The Fall first formed in Prestwich, near Manchester, in 1976, taking its name from the title of a darkly philosophical novel by Albert Camus. The group bonded over a share interest in literature, bands like Can and the Velvet Underground and copious amounts of psychedelic drugs. (Smith even took acid before his high school O-level exams, according to an account by his friend Dave Haslam.)
Smith’s unique skill as a lyricist was evident from the band’s earliest days, his stream-of-consciousness style laced with sideways references, quirky humor, sharply honed imagery and trenchant observations on British society, culture and politics. “It was like a poetry group at first,” recalled Martin Bramah, The Fall’s first guitarist, to the critic Simon Reynolds in the anthology Totally Wired. “We used to share our innermost feelings in words and play our favorite albums. Mark bought a guitar but couldn’t play it. I was already singing in another band, so the first lineup of The Fall was me singing and Mark playing guitar. It quickly switched because Mark was writing these mad, well-observed lyrics. Our early stuff sounded American, but Mark picked up on how to make Manchester interesting.”

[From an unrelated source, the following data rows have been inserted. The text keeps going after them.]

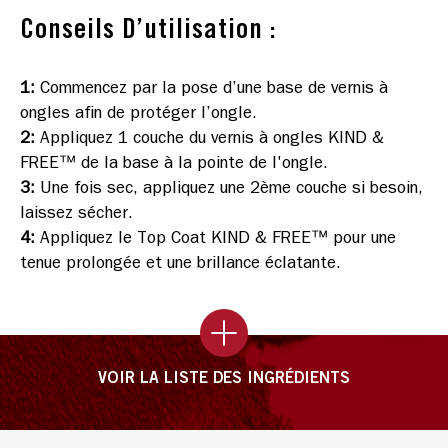
Conseils D’utilisation :
1
:
Commencez par la pose d’une base de vernis à
ongles afin de protéger l’ongle.
2
:
Appliquez 1 couche du vernis à ongles KIND &
FREE™ de la base à la pointe de l'ongle.
3
:
Une fois sec, appliquez une 2ème couche si besoin,
laissez sécher.
4
:
Appliquez le Top Coat KIND & FREE™ pour une
tenue prolongée et une brillance éclatante.
VOIR LA LISTE DES INGRÉDIENTS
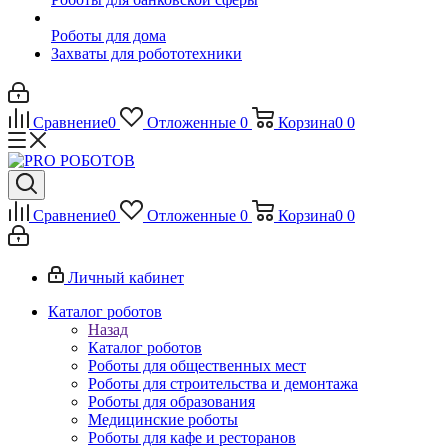
Роботы для дома
Захваты для робототехники
Сравнение
0
Отложенные
0
Корзина
0
0
Сравнение
0
Отложенные
0
Корзина
0
0
Личный кабинет
Каталог роботов
Назад
Каталог роботов
Роботы для общественных мест
Роботы для строительства и демонтажа
Роботы для образования
Медицинские роботы
Роботы для кафе и ресторанов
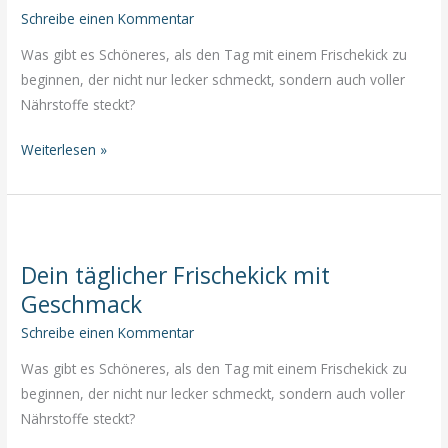
Abwehrkräfte
Schreibe einen Kommentar
natürlich
Was gibt es Schöneres, als den Tag mit einem Frischekick zu
beginnen, der nicht nur lecker schmeckt, sondern auch voller
Nährstoffe steckt?
Vitamin
Weiterlesen »
D:
Das
unterschätzte
Sonnenvitamin
Dein täglicher Frischekick mit
–
Geschmack
Warum
du
Schreibe einen Kommentar
es
Was gibt es Schöneres, als den Tag mit einem Frischekick zu
auch
beginnen, der nicht nur lecker schmeckt, sondern auch voller
im
Nährstoffe steckt?
Winter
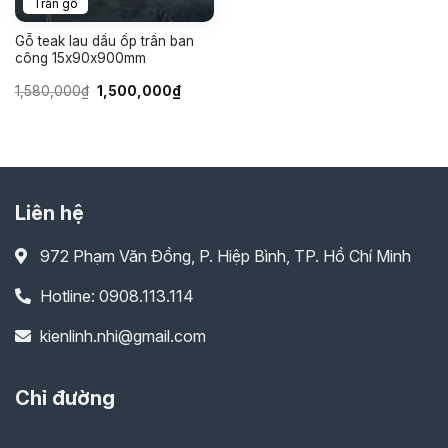
Trần gỗ
Gỗ teak lau dầu ốp trần ban
công 15x90x900mm
Giá
Giá
1,580,000
₫
1,500,000
₫
gốc
hiện
là:
tại
1,580,000₫.
là:
1,500,000₫.
Liên hệ
972 Phạm Văn Đồng, P. Hiệp Bình, TP. Hồ Chí Minh
Hotline: 0908.113.114
kienlinh.nhi@gmail.com
Chỉ đường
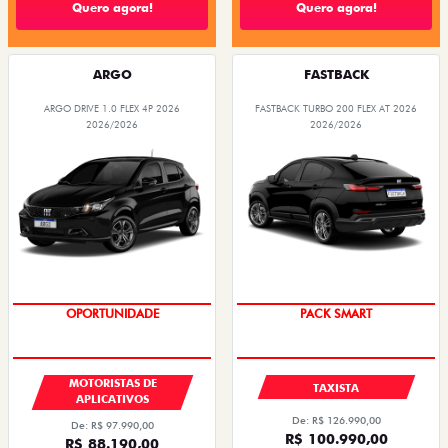
Quero agora!
Quero agora!
ARGO
FASTBACK
ARGO DRIVE 1.0 FLEX 4P 2026
FASTBACK TURBO 200 FLEX AT 2026
2026/2026
2026/2026
OPORTUNIDADE
PACK SMART
MOTORISTAS DE
TAXISTA
APLICATIVOS
De: R$ 126.990,00
De: R$ 97.990,00
R$ 100.990,00
R$ 88.190,00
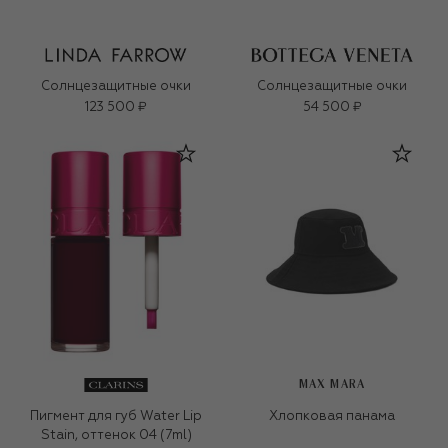
Солнцезащитные очки
Солнцезащитные очки
123 500 ₽
54 500 ₽
MAX MARA
Пигмент для губ Water Lip
Хлопковая панама
Stain, оттенок 04 (7ml)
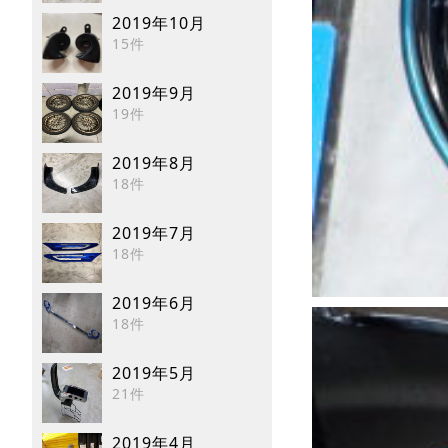
2019年10月
15件
2019年9月
19件
2019年8月
18件
2019年7月
18件
2019年6月
18件
2019年5月
21件
2019年4月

Manchester occupies a legendary place in music lore; a huge number of bands were spawned within the city’s grim industrial confines during that era. The scene surrounding Joy Division and Factory Records captured the public’s imagination, but it was The Fall who held the crown as the strangest and most singular band to have ever come out of Manchester. The group’s debut album, 1979’s Live at the Witch Trials, proved it to already be well on its way to developing a signature sound: a churning, propulsive rhythm section, an emphasis on extreme, almost trancelike repetition and pointed, cryptic lyrics that Smith scowled with a voice that sometimes sounded like he was gargling razorblades. With each successive album, The Fall honed its technique, with Smith reveling in all ideas that ran counter to social norms.
“The Fall’s work — particularly in their period between 1980-1982 — is steeped in references to the grotesque and the weird,” wrote the late critic Mark Fisher in his book The Weird and the Eerie. The group’s methodology at this time is vividly captured in the cover image for the 1980 single, “City Hobgoblins,” in which we see an urban scene invaded by “’emigres from old green glades’: a leering, malevolent cobold looms over a dilapidated tenement …. A group like The Fall — working class and experimental, popular and modernist — could not and should not exist, and The Fall are remarkable for the way in which they draw out a cultural politics of the weird and the grotesque.”